== Segment start ==

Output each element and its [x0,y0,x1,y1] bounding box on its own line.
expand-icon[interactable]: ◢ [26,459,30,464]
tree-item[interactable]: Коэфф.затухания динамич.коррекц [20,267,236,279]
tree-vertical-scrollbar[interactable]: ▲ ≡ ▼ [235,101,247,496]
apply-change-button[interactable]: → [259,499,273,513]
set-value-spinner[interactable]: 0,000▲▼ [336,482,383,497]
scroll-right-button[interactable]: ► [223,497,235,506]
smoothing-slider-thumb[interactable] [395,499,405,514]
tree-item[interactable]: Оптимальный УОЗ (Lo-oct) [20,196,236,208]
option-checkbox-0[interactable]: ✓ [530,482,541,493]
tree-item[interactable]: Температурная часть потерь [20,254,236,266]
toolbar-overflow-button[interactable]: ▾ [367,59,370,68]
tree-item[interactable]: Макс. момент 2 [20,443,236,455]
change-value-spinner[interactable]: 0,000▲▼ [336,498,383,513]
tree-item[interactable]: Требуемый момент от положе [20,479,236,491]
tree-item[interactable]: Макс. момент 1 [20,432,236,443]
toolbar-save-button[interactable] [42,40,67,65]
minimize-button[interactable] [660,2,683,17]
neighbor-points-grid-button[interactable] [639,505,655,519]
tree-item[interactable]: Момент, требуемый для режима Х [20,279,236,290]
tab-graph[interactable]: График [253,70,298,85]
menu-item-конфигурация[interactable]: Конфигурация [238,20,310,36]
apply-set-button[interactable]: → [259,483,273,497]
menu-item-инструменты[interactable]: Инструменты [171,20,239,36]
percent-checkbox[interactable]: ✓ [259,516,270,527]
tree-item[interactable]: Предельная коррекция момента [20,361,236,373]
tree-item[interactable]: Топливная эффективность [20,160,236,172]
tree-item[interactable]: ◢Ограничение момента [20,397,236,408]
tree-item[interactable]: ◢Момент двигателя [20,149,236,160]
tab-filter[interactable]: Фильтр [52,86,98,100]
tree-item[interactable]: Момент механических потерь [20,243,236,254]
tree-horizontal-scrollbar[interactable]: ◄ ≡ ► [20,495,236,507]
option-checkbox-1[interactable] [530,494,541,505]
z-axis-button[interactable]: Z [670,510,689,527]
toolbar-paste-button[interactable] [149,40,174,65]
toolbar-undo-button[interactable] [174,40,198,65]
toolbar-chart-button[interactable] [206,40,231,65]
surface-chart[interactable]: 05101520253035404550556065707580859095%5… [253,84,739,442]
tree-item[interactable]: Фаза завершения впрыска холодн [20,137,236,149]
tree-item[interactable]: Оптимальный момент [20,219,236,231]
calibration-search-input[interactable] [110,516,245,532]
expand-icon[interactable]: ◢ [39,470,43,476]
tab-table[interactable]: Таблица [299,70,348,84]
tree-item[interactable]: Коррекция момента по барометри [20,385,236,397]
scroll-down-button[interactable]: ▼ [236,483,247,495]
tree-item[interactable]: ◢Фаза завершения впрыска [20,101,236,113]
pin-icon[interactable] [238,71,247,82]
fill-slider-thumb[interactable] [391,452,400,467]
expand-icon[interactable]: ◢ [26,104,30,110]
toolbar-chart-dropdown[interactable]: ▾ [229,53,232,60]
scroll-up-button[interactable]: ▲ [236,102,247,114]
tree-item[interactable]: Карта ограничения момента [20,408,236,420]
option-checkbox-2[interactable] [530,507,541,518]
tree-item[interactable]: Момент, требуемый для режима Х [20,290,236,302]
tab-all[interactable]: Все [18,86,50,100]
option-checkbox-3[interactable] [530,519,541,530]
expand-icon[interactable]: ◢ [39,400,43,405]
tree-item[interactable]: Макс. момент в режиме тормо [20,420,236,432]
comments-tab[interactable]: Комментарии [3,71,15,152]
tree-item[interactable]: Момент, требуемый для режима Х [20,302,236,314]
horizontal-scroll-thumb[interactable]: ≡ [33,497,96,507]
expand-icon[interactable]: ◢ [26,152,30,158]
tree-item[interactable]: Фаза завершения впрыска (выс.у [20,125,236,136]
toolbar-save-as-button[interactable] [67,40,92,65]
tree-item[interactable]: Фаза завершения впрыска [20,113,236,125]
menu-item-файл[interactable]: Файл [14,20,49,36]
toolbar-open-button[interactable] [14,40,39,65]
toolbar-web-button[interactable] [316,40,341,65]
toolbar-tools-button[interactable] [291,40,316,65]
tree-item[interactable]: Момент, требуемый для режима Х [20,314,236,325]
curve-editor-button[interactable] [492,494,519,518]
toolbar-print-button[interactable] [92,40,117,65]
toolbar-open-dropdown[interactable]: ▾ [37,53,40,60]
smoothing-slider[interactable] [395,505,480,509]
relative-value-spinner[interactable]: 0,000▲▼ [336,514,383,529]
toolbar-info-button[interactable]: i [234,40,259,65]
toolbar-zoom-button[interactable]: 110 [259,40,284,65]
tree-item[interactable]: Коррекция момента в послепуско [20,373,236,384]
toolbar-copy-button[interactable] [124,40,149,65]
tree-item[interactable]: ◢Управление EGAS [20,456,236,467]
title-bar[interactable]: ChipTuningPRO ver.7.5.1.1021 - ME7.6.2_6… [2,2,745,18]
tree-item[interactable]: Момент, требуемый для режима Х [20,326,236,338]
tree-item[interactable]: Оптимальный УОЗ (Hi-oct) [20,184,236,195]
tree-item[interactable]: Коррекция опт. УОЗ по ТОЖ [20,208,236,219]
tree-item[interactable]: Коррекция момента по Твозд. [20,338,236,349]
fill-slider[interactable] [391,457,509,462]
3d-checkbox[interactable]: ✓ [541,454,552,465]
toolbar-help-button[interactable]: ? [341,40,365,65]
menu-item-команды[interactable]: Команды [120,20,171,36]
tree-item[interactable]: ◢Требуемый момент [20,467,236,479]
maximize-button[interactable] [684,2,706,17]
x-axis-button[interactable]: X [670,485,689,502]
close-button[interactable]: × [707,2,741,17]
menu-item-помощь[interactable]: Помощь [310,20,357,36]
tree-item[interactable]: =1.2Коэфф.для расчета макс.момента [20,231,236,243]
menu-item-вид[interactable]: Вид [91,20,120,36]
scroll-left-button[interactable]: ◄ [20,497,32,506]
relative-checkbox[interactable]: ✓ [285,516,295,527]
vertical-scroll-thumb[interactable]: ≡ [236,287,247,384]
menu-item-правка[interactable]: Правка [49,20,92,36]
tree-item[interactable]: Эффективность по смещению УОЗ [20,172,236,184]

== Segment end ==

→ **WHAT THIS TASK INVOLVES**
The material should be transcribed in full, character for character.

→ **FINISHED TASK**
Output each element and its [x0,y0,x1,y1] bounding box on its own line.
expand-icon[interactable]: ◢ [26,459,30,464]
tree-item[interactable]: Коэфф.затухания динамич.коррекц [20,267,236,279]
tree-vertical-scrollbar[interactable]: ▲ ≡ ▼ [235,101,247,496]
apply-change-button[interactable]: → [259,499,273,513]
set-value-spinner[interactable]: 0,000▲▼ [336,482,383,497]
scroll-right-button[interactable]: ► [223,497,235,506]
smoothing-slider-thumb[interactable] [395,499,405,514]
tree-item[interactable]: Оптимальный УОЗ (Lo-oct) [20,196,236,208]
option-checkbox-0[interactable]: ✓ [530,482,541,493]
tree-item[interactable]: Температурная часть потерь [20,254,236,266]
toolbar-overflow-button[interactable]: ▾ [367,59,370,68]
tree-item[interactable]: Макс. момент 2 [20,443,236,455]
change-value-spinner[interactable]: 0,000▲▼ [336,498,383,513]
tree-item[interactable]: Требуемый момент от положе [20,479,236,491]
tree-item[interactable]: Макс. момент 1 [20,432,236,443]
toolbar-save-button[interactable] [42,40,67,65]
minimize-button[interactable] [660,2,683,17]
neighbor-points-grid-button[interactable] [639,505,655,519]
tree-item[interactable]: Момент, требуемый для режима Х [20,279,236,290]
tab-graph[interactable]: График [253,70,298,85]
menu-item-конфигурация[interactable]: Конфигурация [238,20,310,36]
apply-set-button[interactable]: → [259,483,273,497]
menu-item-инструменты[interactable]: Инструменты [171,20,239,36]
percent-checkbox[interactable]: ✓ [259,516,270,527]
tree-item[interactable]: Предельная коррекция момента [20,361,236,373]
tree-item[interactable]: Топливная эффективность [20,160,236,172]
tree-item[interactable]: ◢Ограничение момента [20,397,236,408]
tree-item[interactable]: ◢Момент двигателя [20,149,236,160]
tab-filter[interactable]: Фильтр [52,86,98,100]
tree-item[interactable]: Момент механических потерь [20,243,236,254]
tree-horizontal-scrollbar[interactable]: ◄ ≡ ► [20,495,236,507]
option-checkbox-1[interactable] [530,494,541,505]
z-axis-button[interactable]: Z [670,510,689,527]
toolbar-paste-button[interactable] [149,40,174,65]
toolbar-undo-button[interactable] [174,40,198,65]
toolbar-chart-button[interactable] [206,40,231,65]
surface-chart[interactable]: 05101520253035404550556065707580859095%5… [253,84,739,442]
tree-item[interactable]: Фаза завершения впрыска холодн [20,137,236,149]
tree-item[interactable]: Оптимальный момент [20,219,236,231]
calibration-search-input[interactable] [110,516,245,532]
expand-icon[interactable]: ◢ [39,470,43,476]
tab-table[interactable]: Таблица [299,70,348,84]
tree-item[interactable]: Коррекция момента по барометри [20,385,236,397]
scroll-down-button[interactable]: ▼ [236,483,247,495]
tree-item[interactable]: ◢Фаза завершения впрыска [20,101,236,113]
pin-icon[interactable] [238,71,247,82]
fill-slider-thumb[interactable] [391,452,400,467]
expand-icon[interactable]: ◢ [26,104,30,110]
toolbar-chart-dropdown[interactable]: ▾ [229,53,232,60]
scroll-up-button[interactable]: ▲ [236,102,247,114]
tree-item[interactable]: Карта ограничения момента [20,408,236,420]
option-checkbox-2[interactable] [530,507,541,518]
tree-item[interactable]: Момент, требуемый для режима Х [20,290,236,302]
tab-all[interactable]: Все [18,86,50,100]
option-checkbox-3[interactable] [530,519,541,530]
expand-icon[interactable]: ◢ [39,400,43,405]
tree-item[interactable]: Макс. момент в режиме тормо [20,420,236,432]
comments-tab[interactable]: Комментарии [3,71,15,152]
tree-item[interactable]: Момент, требуемый для режима Х [20,302,236,314]
horizontal-scroll-thumb[interactable]: ≡ [33,497,96,507]
expand-icon[interactable]: ◢ [26,152,30,158]
tree-item[interactable]: Фаза завершения впрыска (выс.у [20,125,236,136]
toolbar-save-as-button[interactable] [67,40,92,65]
tree-item[interactable]: Фаза завершения впрыска [20,113,236,125]
menu-item-файл[interactable]: Файл [14,20,49,36]
toolbar-open-button[interactable] [14,40,39,65]
toolbar-web-button[interactable] [316,40,341,65]
toolbar-tools-button[interactable] [291,40,316,65]
tree-item[interactable]: Момент, требуемый для режима Х [20,314,236,325]
curve-editor-button[interactable] [492,494,519,518]
toolbar-print-button[interactable] [92,40,117,65]
toolbar-open-dropdown[interactable]: ▾ [37,53,40,60]
smoothing-slider[interactable] [395,505,480,509]
relative-value-spinner[interactable]: 0,000▲▼ [336,514,383,529]
toolbar-info-button[interactable]: i [234,40,259,65]
toolbar-zoom-button[interactable]: 110 [259,40,284,65]
tree-item[interactable]: Коррекция момента в послепуско [20,373,236,384]
toolbar-copy-button[interactable] [124,40,149,65]
tree-item[interactable]: ◢Управление EGAS [20,456,236,467]
title-bar[interactable]: ChipTuningPRO ver.7.5.1.1021 - ME7.6.2_6… [2,2,745,18]
tree-item[interactable]: Момент, требуемый для режима Х [20,326,236,338]
tree-item[interactable]: Оптимальный УОЗ (Hi-oct) [20,184,236,195]
tree-item[interactable]: Коррекция опт. УОЗ по ТОЖ [20,208,236,219]
tree-item[interactable]: Коррекция момента по Твозд. [20,338,236,349]
fill-slider[interactable] [391,457,509,462]
3d-checkbox[interactable]: ✓ [541,454,552,465]
toolbar-help-button[interactable]: ? [341,40,365,65]
menu-item-команды[interactable]: Команды [120,20,171,36]
tree-item[interactable]: ◢Требуемый момент [20,467,236,479]
maximize-button[interactable] [684,2,706,17]
x-axis-button[interactable]: X [670,485,689,502]
close-button[interactable]: × [707,2,741,17]
menu-item-помощь[interactable]: Помощь [310,20,357,36]
tree-item[interactable]: =1.2Коэфф.для расчета макс.момента [20,231,236,243]
menu-item-вид[interactable]: Вид [91,20,120,36]
scroll-left-button[interactable]: ◄ [20,497,32,506]
relative-checkbox[interactable]: ✓ [285,516,295,527]
vertical-scroll-thumb[interactable]: ≡ [236,287,247,384]
menu-item-правка[interactable]: Правка [49,20,92,36]
tree-item[interactable]: Эффективность по смещению УОЗ [20,172,236,184]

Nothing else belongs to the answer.